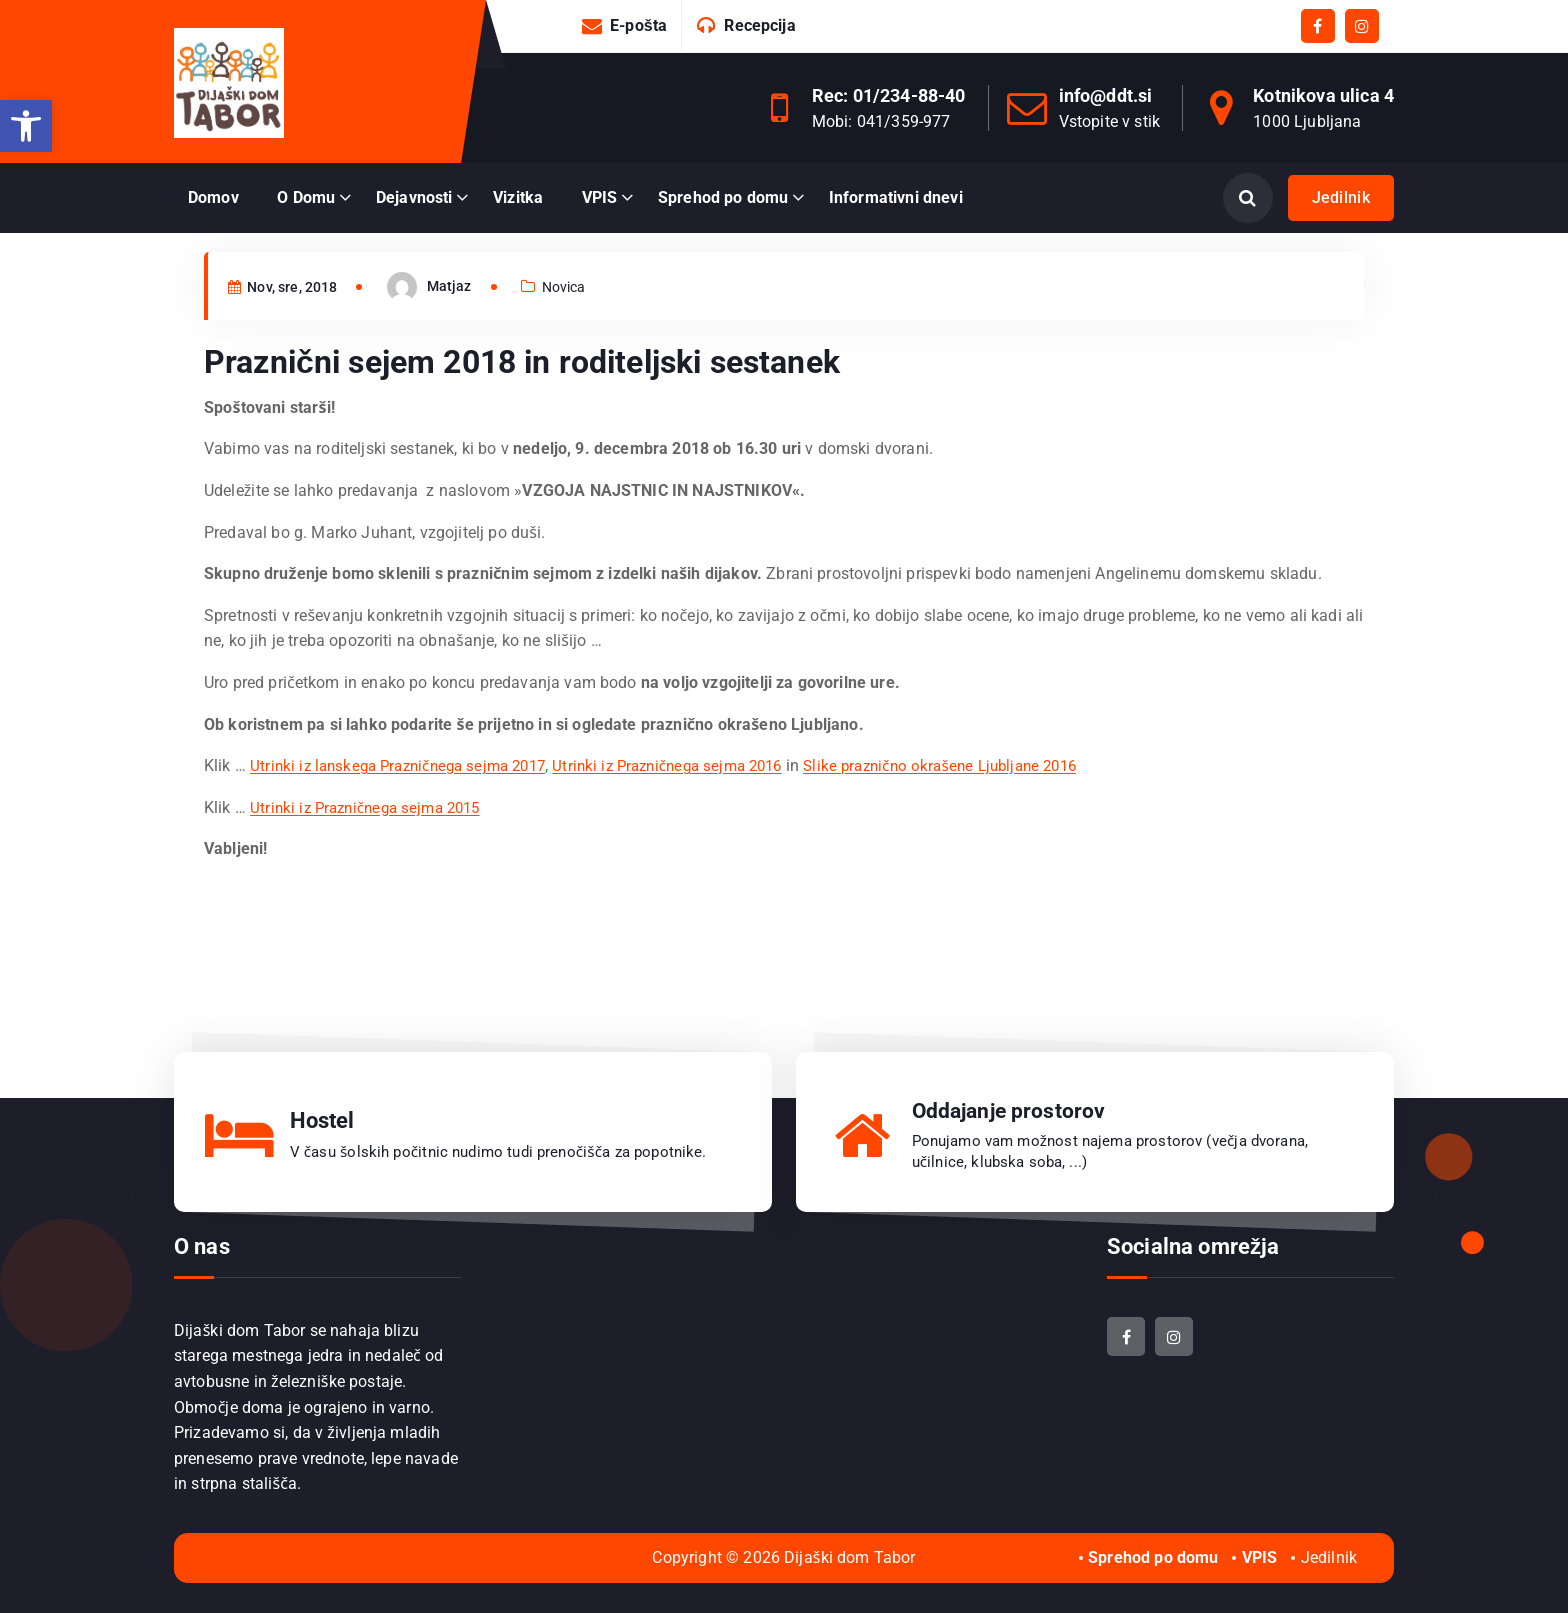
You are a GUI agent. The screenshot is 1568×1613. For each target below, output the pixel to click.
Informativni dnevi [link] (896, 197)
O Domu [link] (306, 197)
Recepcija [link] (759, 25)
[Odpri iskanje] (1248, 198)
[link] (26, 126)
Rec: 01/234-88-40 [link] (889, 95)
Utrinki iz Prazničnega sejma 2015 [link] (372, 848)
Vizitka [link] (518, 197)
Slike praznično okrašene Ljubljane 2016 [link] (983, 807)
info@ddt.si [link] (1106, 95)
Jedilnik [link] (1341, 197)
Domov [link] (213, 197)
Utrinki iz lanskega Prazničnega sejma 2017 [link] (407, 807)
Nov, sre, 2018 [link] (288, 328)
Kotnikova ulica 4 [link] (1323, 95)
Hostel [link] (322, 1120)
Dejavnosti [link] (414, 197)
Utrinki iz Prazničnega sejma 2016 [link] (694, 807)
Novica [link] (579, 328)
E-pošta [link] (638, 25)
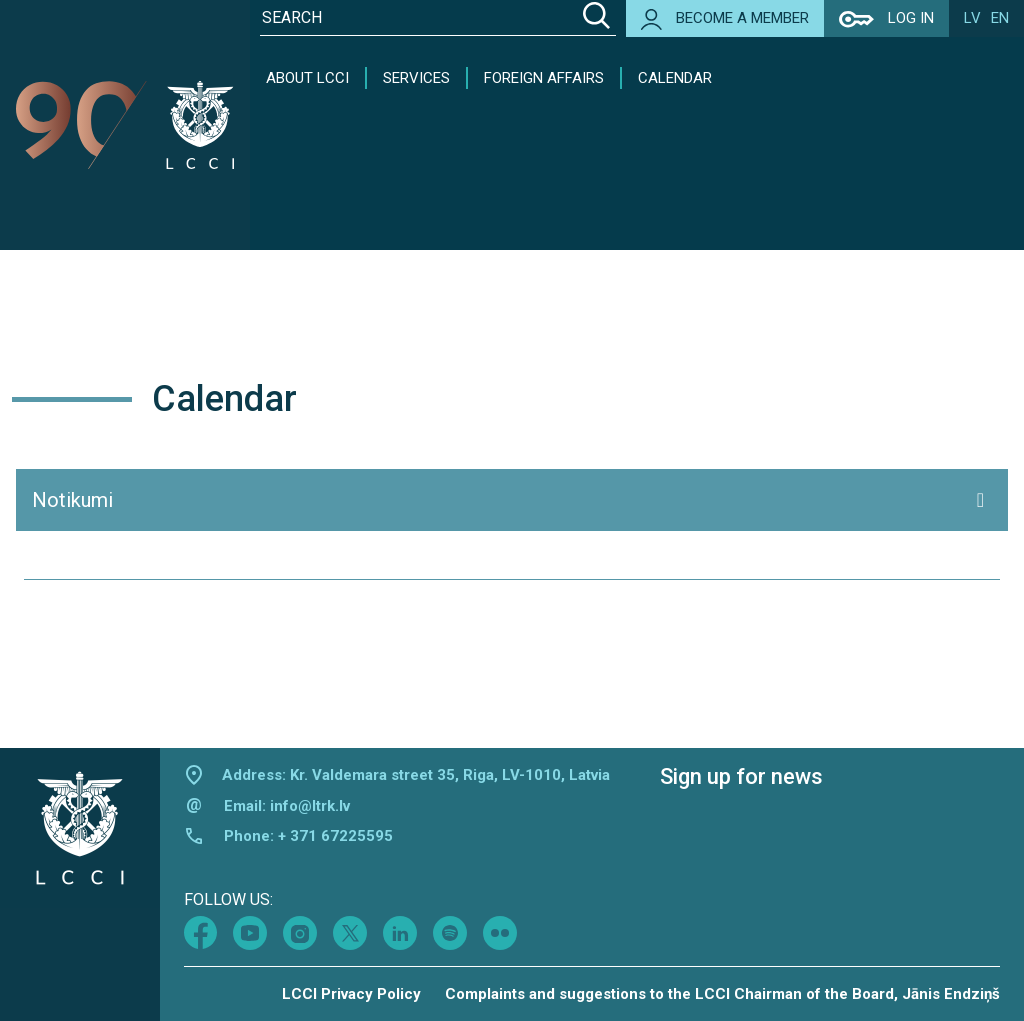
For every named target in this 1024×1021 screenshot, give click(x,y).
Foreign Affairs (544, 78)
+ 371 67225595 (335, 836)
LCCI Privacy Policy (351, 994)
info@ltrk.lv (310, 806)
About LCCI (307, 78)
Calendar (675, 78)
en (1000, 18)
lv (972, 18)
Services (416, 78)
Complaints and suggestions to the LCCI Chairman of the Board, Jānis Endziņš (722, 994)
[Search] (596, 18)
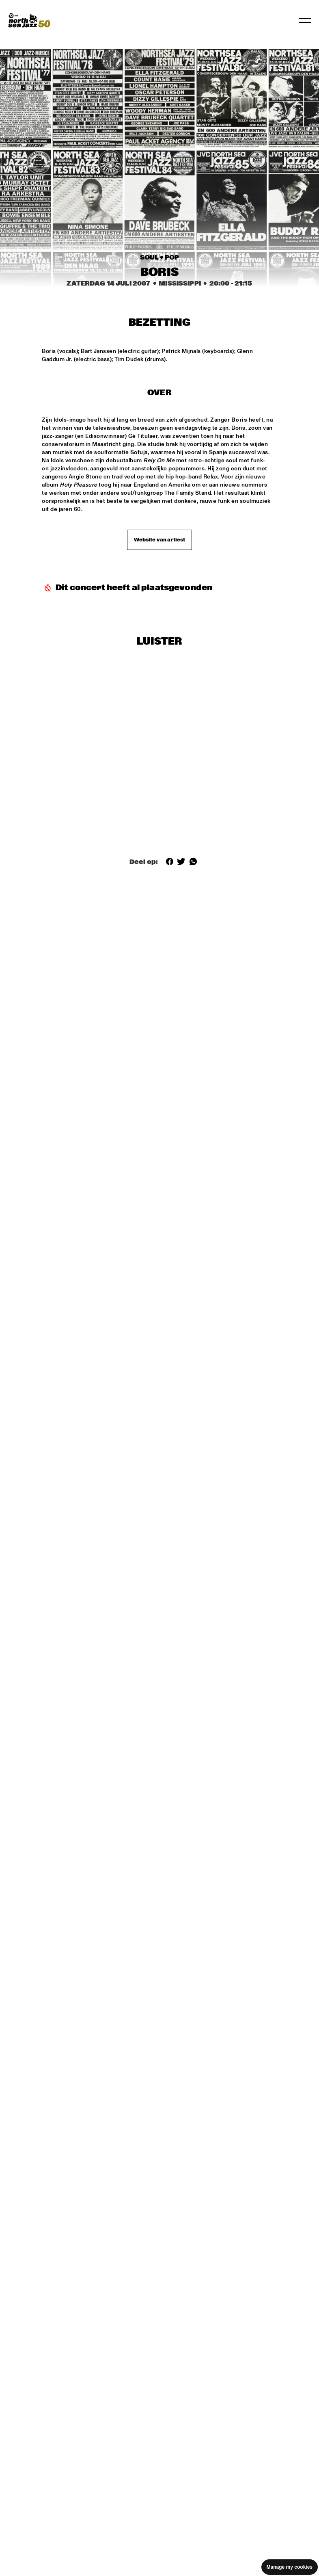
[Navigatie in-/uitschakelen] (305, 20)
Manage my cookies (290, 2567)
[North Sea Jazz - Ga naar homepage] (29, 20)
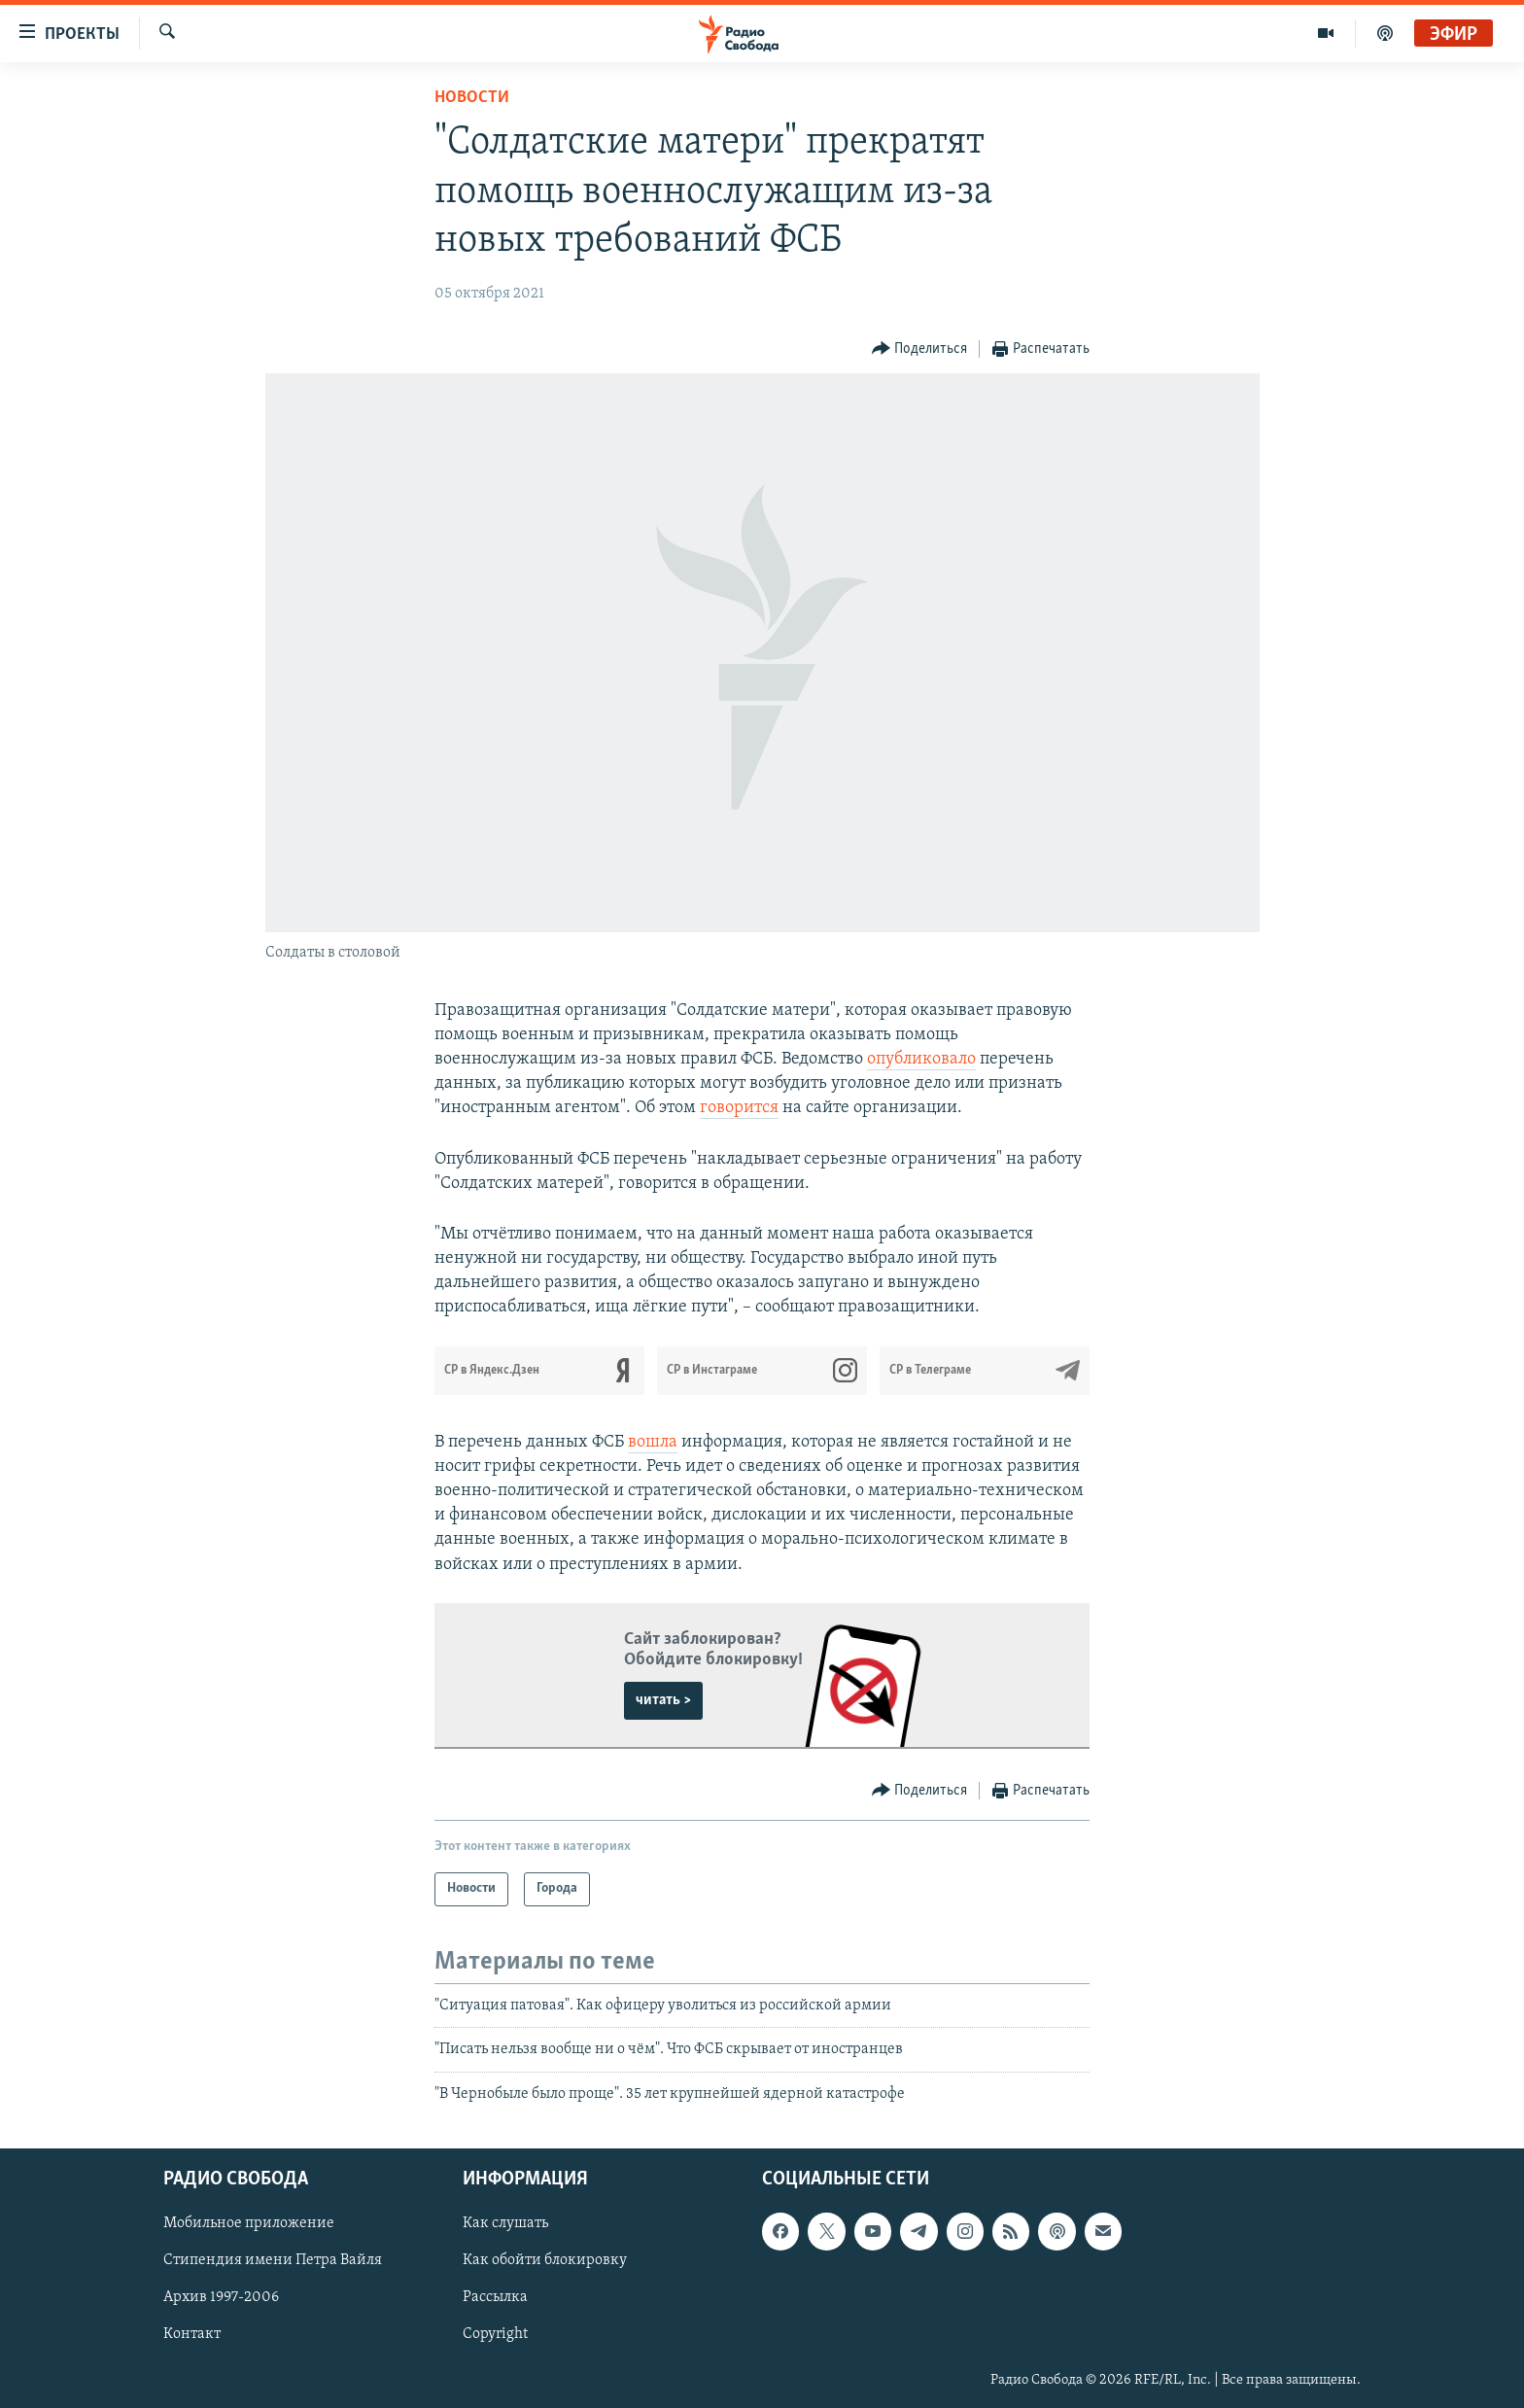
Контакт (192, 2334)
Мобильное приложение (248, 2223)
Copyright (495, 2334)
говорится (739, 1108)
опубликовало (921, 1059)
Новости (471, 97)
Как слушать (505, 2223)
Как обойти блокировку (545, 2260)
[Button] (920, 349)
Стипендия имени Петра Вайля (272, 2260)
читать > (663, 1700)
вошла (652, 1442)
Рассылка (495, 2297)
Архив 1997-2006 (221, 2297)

> **Exercise brief**
Leaving out every picture, transcribe exactly the lines from the line that contains "[North Sea Jazz - Ga naar homepage] (29, 20)" through the final line of the entries above.

> **Exercise response**
[North Sea Jazz - Ga naar homepage] (29, 20)
Контакт (192, 2334)
Мобильное приложение (248, 2223)
Copyright (495, 2334)
говорится (739, 1108)
опубликовало (921, 1059)
Новости (471, 97)
Как слушать (505, 2223)
Как обойти блокировку (545, 2260)
[Button] (920, 349)
Стипендия имени Петра Вайля (272, 2260)
читать > (663, 1700)
вошла (652, 1442)
Рассылка (495, 2297)
Архив 1997-2006 (221, 2297)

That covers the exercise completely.